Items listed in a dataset
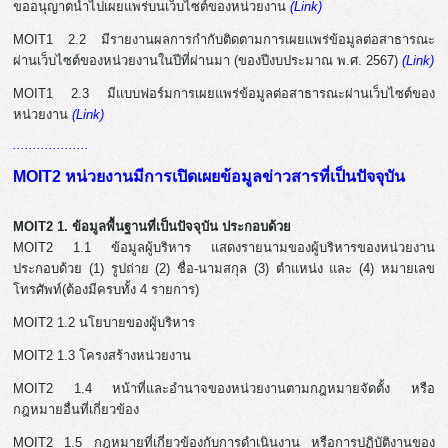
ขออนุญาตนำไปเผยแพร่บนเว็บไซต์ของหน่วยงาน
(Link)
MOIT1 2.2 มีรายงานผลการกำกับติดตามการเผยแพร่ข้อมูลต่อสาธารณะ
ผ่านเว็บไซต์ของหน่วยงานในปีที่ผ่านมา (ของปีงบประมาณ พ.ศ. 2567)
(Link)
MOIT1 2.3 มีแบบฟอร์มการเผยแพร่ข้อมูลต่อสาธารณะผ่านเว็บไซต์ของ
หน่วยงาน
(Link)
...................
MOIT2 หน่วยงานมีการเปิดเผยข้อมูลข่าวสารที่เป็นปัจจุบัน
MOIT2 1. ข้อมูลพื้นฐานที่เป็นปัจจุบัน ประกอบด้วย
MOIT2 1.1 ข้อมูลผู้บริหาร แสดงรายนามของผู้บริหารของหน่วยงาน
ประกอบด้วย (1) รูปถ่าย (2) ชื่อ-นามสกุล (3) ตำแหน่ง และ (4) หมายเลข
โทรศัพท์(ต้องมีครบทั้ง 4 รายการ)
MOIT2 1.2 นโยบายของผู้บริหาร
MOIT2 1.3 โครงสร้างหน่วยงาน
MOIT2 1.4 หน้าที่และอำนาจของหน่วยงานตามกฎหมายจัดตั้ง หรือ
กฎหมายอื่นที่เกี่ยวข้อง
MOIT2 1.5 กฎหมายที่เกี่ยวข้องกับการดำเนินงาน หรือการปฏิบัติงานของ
* * *
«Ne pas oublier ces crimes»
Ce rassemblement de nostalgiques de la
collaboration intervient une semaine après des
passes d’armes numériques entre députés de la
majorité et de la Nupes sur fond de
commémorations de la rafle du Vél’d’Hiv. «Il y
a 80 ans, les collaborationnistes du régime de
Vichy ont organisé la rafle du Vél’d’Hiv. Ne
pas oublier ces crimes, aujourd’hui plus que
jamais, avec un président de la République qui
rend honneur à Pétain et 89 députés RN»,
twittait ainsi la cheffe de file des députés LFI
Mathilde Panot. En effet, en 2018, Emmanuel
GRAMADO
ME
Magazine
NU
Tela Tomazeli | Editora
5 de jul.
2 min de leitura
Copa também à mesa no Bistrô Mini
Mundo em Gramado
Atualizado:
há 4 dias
--
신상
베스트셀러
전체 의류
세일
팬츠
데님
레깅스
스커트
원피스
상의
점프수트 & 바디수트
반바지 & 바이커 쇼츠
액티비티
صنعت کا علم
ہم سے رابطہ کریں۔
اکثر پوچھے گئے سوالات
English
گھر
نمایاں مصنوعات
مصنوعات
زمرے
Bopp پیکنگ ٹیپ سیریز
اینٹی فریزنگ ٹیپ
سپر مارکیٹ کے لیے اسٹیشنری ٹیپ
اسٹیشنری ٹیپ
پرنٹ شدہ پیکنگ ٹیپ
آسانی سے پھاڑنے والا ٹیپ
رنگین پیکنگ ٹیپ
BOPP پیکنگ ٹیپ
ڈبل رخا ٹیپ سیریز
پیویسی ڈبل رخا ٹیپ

**Your instructions**
Every line of the entries that includes "سیریز" must be copied into the answer.

**Your solution**
Bopp پیکنگ ٹیپ سیریز
ڈبل رخا ٹیپ سیریز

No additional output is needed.